Sony has a direct view of device inventories and demand as a top supplier to the world's largest smartphone makers, which means it can easily forecast industry trends. Totoki said oversupply concerns would pressure handset makers through the second half of this year.
Totoki expects softness in premium handsets in the US market, a high degree of uncertainty in China, and a slowdown in Europe.
He noted Sony increased its share of the global smartphone image sensor market to 51%, up from 44% last year.

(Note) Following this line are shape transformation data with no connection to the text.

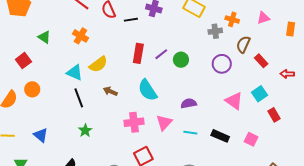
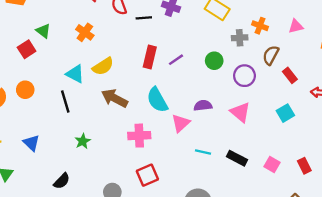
green circle: (181, 60) -> (214, 61), moved
red square: (23, 61) -> (27, 49), moved
brown arrow: (110, 91) -> (115, 98), size x1.6
black line: (79, 98) -> (65, 101), moved
pink triangle: (234, 101) -> (240, 112), moved
purple semicircle: (189, 103) -> (203, 106), moved
red rectangle: (274, 115) -> (304, 166), moved
pink triangle: (164, 123) -> (181, 123), moved

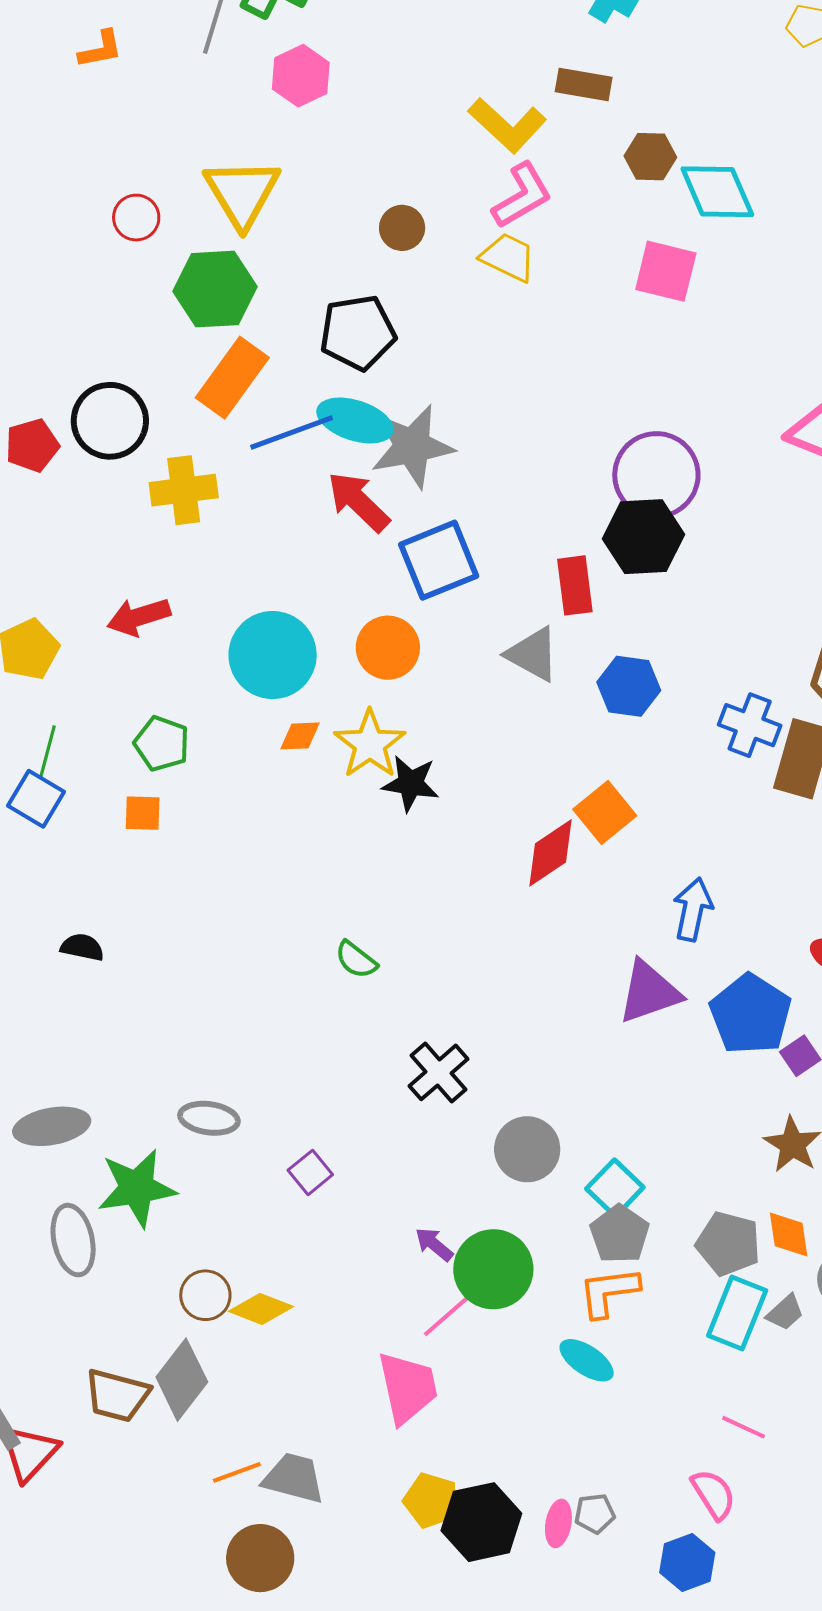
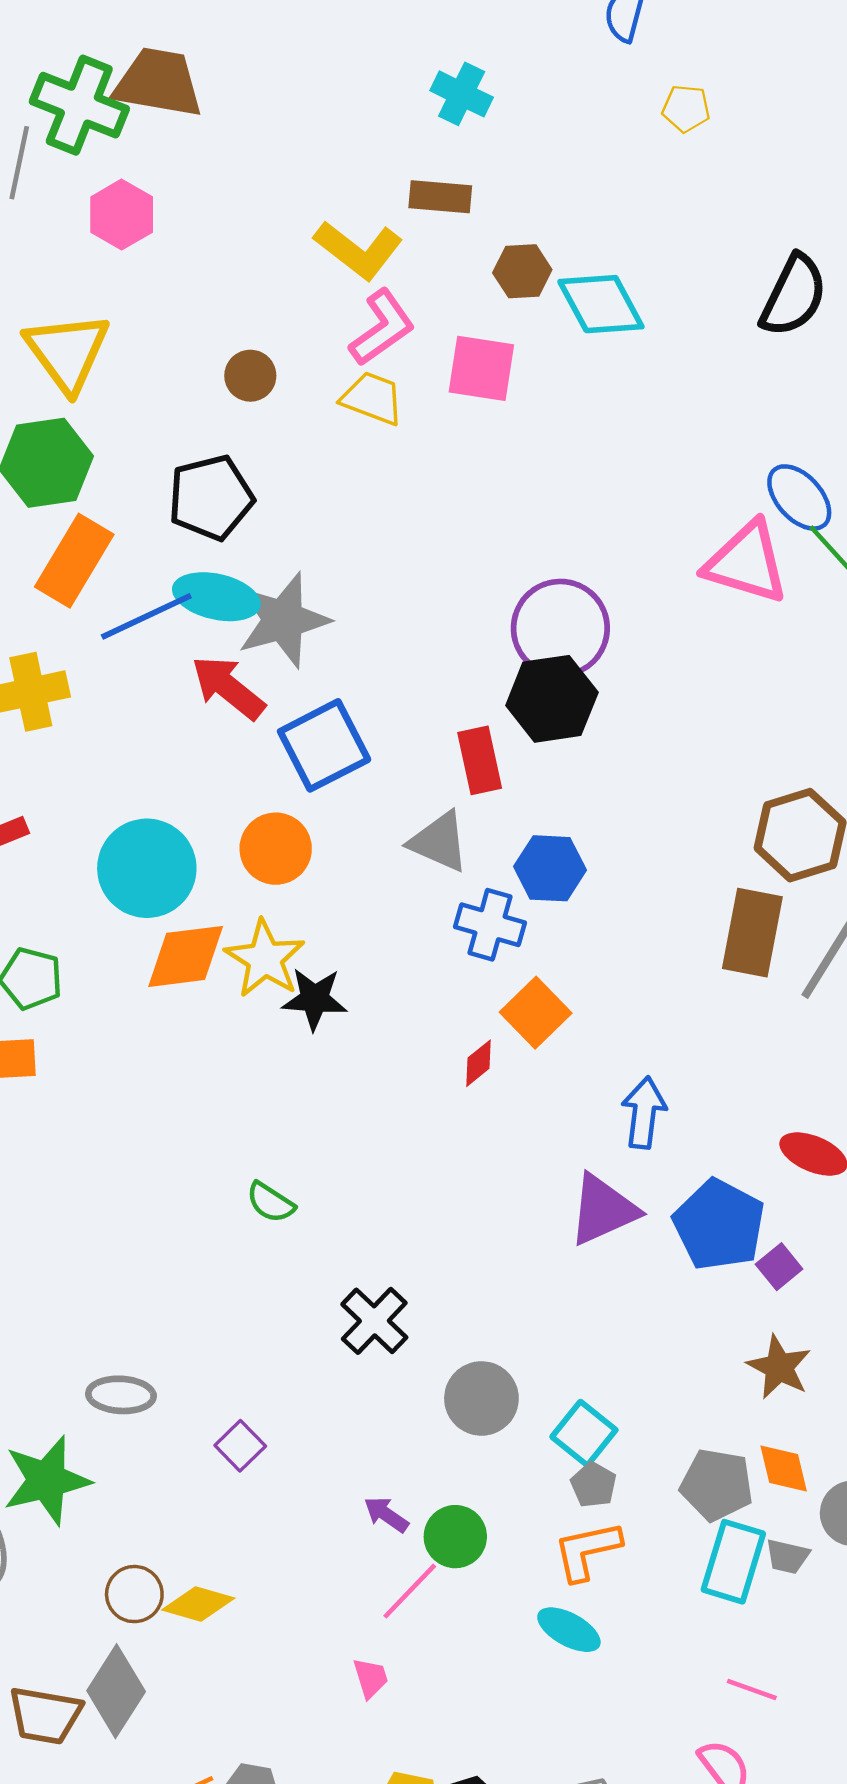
pink square: (666, 271) -> (481, 368), moved
blue cross: (750, 725) -> (490, 925), moved
orange diamond: (300, 736) -> (186, 956), size x1.8
red diamond: (550, 853) -> (479, 1063), size x0.6
gray pentagon: (620, 1234) -> (594, 1485), size x0.7
green circle: (493, 1269) -> (455, 1537), size x0.7
gray trapezoid: (785, 1312) -> (787, 1556), turned 60
pink trapezoid: (408, 1388) -> (371, 1678), size x0.5

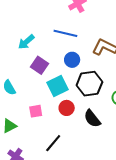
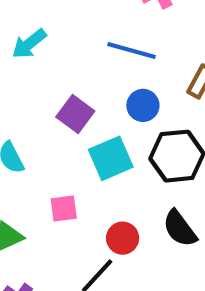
cyan arrow: (26, 42) -> (29, 44), moved
red circle: (67, 108) -> (123, 238), moved

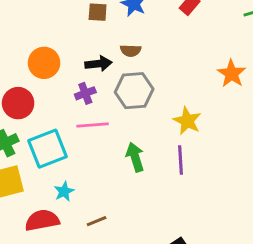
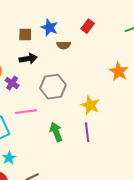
brown semicircle: (131, 51) -> (64, 45), moved
black arrow: (98, 64) -> (28, 59), moved
purple cross: (85, 93) -> (12, 83), moved, turned -32

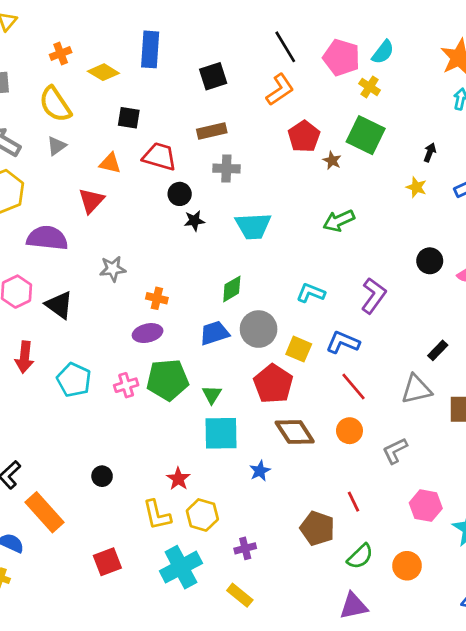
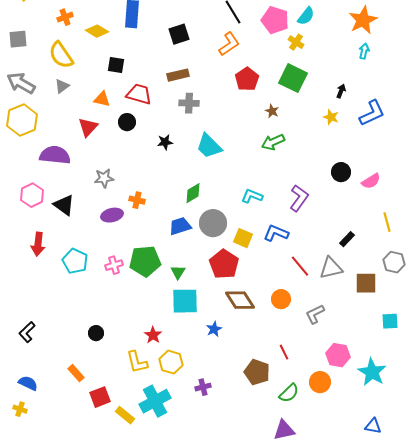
brown star: (332, 160) -> (272, 111), moved
black circle: (180, 194) -> (127, 122), moved
cyan trapezoid: (253, 226) -> (209, 146), turned 48
purple ellipse: (148, 333) -> (112, 215), moved
red line: (353, 387) -> (300, 266), moved
orange rectangle: (45, 512) -> (76, 373), moved, size x0.6
orange circle: (407, 566) -> (320, 382), moved
yellow rectangle: (240, 595) -> (125, 415), moved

In a separate report, data from the International Data Corporation (IDC) Worldwide Quarterly Mobile Phone Tracker showed global smartphone shipments fell 14.6% year over year to 268.6 million units in the first quarter of 2023. This is the seventh consecutive quarter of declines as the market sours due to mounting macroeconomic headwinds, inflation, and sliding demand.
"The industry is going through a period of inventory clearing and adjustment. Market players remain cautious deploying a conservative approach rather than dumping more stock into channel to chase temporary gains in share. I think is the smart thing to do if we want to avoid an unhealthy situation like 2022.
"While we are optimistic about recovery by the end of the year, we still have a tough 3-6 months ahead. Everyone is anxious about exactly when the tide will turn and wants to be first to ride the wave of recovery. However, it's a tricky situation. Anyone who jumps in too soon will drown in excess inventory. Now more than ever, it's important to keep a close pulse of market. Barring unforeseen elements, IDC expects the market to cross into positive territory in the third quarter and see healthy double-digit growth by the holiday quarter," said Nabila Popal, research director with IDC's Worldwide Tracker team.
Concerns about recession may be pushing demand lower for pricy smartphones and other electronics among consumers.